魔女リリアの旅ごはん

アーチ

文字の大きさ
154 / 185

154話、カカオの村とカカオ料理

しおりを挟む
 お昼過ぎのティータイムを終え、更に歩くこと数時間。日が陰り夕暮れ時を迎え始めた頃、私達の前にはとある村が見えていた。
 この広い平原地帯には大きな川が隣接している。その川沿い近くは自然と多湿な環境となり、様々な植物が自生していた。そのせいで平原というには、やや背が高い植物が密集している。

 私達がやってきたその村は、その背が高い木々の中にひっそりと構えていたのだ。
 村の名前はカカオの村。もう名前から分かるように、特にカカオを産出している村だ。
 しかしこの村で収穫されるカカオは、元々自生していた物らしい。カカオは環境を選ぶ植物で栽培が難しい。そこをこの村は、野生カカオの群集地に村を設ける事で強引に解決したのだろう。

 カカオと言えばチョコ。なのでベルストと同じくお菓子が豊富な村なのかなと思って村の中を観光していたのだが、どうもそんな雰囲気はない。収穫したカカオ豆が開けっ広げな倉庫にごろごろ転がっていたが、チョコを製造する工場的なのはなかった。
 もしかして収穫して出荷するだけで、二次製品は他の町に任せているのでは。そう思って、村人の何人かに尋ねてみる。すると、こんな答えが返って来た。
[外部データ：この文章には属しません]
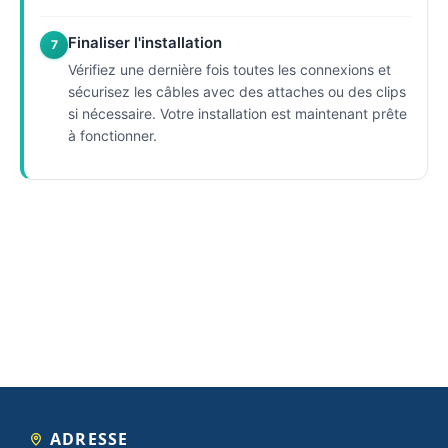
Finaliser l'installation
7
Vérifiez une dernière fois toutes les connexions et
sécurisez les câbles avec des attaches ou des clips
si nécessaire. Votre installation est maintenant prête
à fonctionner.
ADRESSE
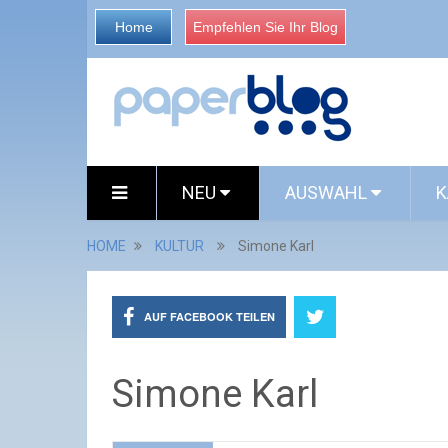
Home
Empfehlen Sie Ihr Blog
NEU
AUSWAHL
K
HOME
KULTUR
Simone Karl
AUF FACEBOOK TEILEN
Simone Karl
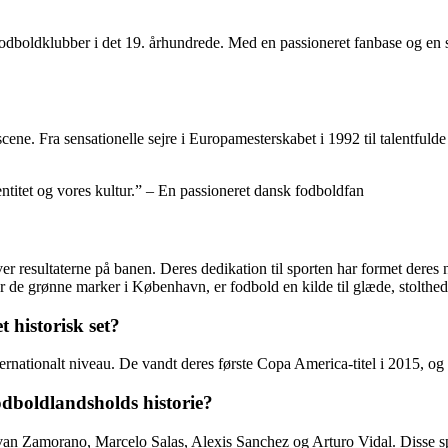
e fodboldklubber i det 19. århundrede. Med en passioneret fanbase og en
scene. Fra sensationelle sejre i Europamesterskabet i 1992 til talentf
dentitet og vores kultur.” – En passioneret dansk fodboldfan
 resultaterne på banen. Deres dedikation til sporten har formet deres n
er de grønne marker i København, er fodbold en kilde til glæde, stolthed
 historisk set?
rnationalt niveau. De vandt deres første Copa America-titel i 2015, og ho
fodboldlandsholds historie?
Ivan Zamorano, Marcelo Salas, Alexis Sanchez og Arturo Vidal. Disse spi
「ああ、この村ではカカオ豆は料理に使ってるんだよ。チョコとかは作ってないし、あれは邪道だと思うね」

 ……チョコが邪道ってどういう事だろう。カカオ豆ってチョコにしているイメージしかない。
 だがベアトリスは思い当たるふしがあったらしい。

「そういえばカカオ料理って聞いたことあるわね」
「そんなのあるんだ?」
「一応豆だからね。料理の用途としては幅広いと思うわよ」

 チョコのイメージが強いけど、意外と料理でも使うらしい。少なくともこの村ではそっちの方が一般的なようだ。
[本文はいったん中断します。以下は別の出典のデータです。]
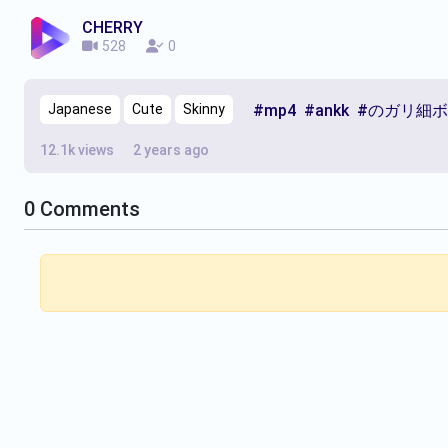
CHERRY
528
0
Japanese
Cute
Skinny
#mp4
#ankk
#のガリ細
12.1k views
2 years ago
0
Comments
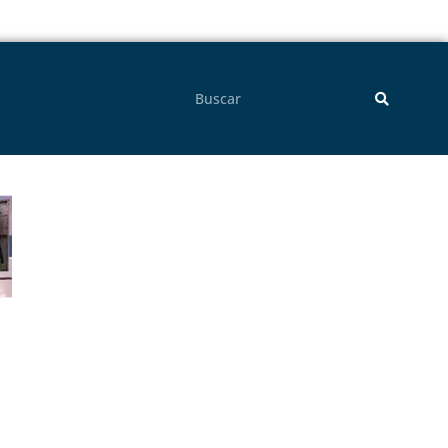
Pesquisar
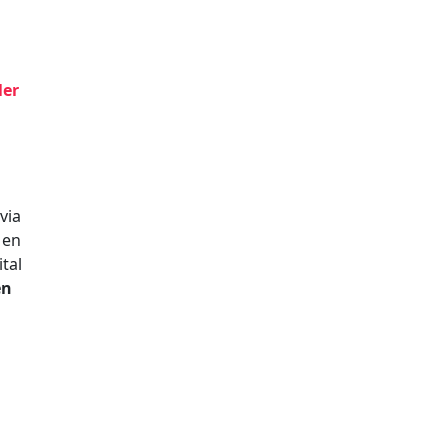
ler
via
Men
tal
en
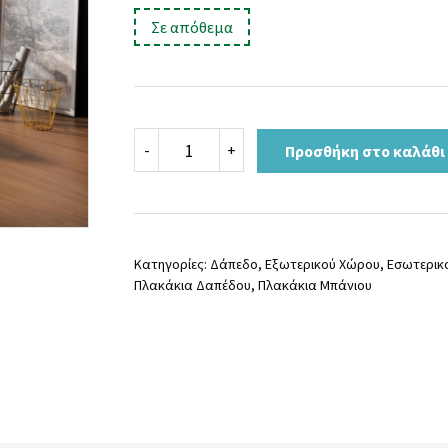
price
τρέχουσα
:
Σε απόθεμα
was:
τιμή
19,90 €.
είναι:
17,90 €.
BOSCO
-
+
Προσθήκη στο καλάθι
VERANO
RUSTICO
15.3x58.9
ποσότητα
Κατηγορίες:
Δάπεδο
,
Εξωτερικού Χώρου
,
Εσωτερικ
Πλακάκια Δαπέδου
,
Πλακάκια Μπάνιου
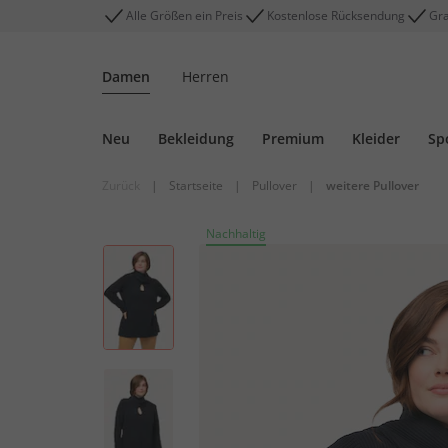
Alle Größen ein Preis
Kostenlose Rücksendung
Gra
Damen
Herren
Neu
Bekleidung
Premium
Kleider
Sp
Zurück
|
Startseite
|
Pullover
|
weitere Pullover
Nachhaltig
「この村にお店もあるし、良い時間だから食べていく?」

 ベアトリスの問いかけを聞き、ライラが魔女帽子の上からひょこっと逆さまに顔を出して私の顔を覗いてきた。

「私、カカオ料理興味あるわ。せっかくだから食べていきましょうよ」

 好奇心旺盛なライラの弾んだ声。それに後押しされたという訳ではないが、私は頷きを返した。

「そうだね。私も気になる」

 カカオ料理、どんなのだろう。
 小さな村だが、数軒料理店が並んでいる。そのうちの一つを適当に選び、入店。小さな店内なので、カウンター席しかない。なのでベアトリスと肩を並んで着席した。
 壁にかけられた木札のメニューを眺める。カカオ料理以外にも色々あったが、それに目移りしてはいけない。今日はカカオを食べるのだ。

「カカオと赤ワインの牛肉煮が良さそうね。赤ワイン煮ならベースの味はよく知ってるし、カカオの風味がより味わえそうだわ」
「へえ~……じゃあ私もそれ」
「あとはカカオ豆とレンズ豆のサラダでも頼みましょう。カカオ豆その物を食べられるのが珍しいわ」
「じゃあそれで」

 ぽんぽんとベアトリスが決めていくので、私は完全にそれに乗っかった。お互い別のを頼んでシェアするというのもありだけど、同じのを食べて感想を共有するのも楽しいのだ。あと単純にカカオ料理にピンと来てないので、人任せにしてしまった。
 注文を終えて一息つくと、店内が結構香ばしい匂いなのに気づいた。香ばしくもどことなく嗅いだ事ある匂い。そう、チョコとかココアに似た匂いだ。きっとこれがカカオ豆本来の匂いなのだろう。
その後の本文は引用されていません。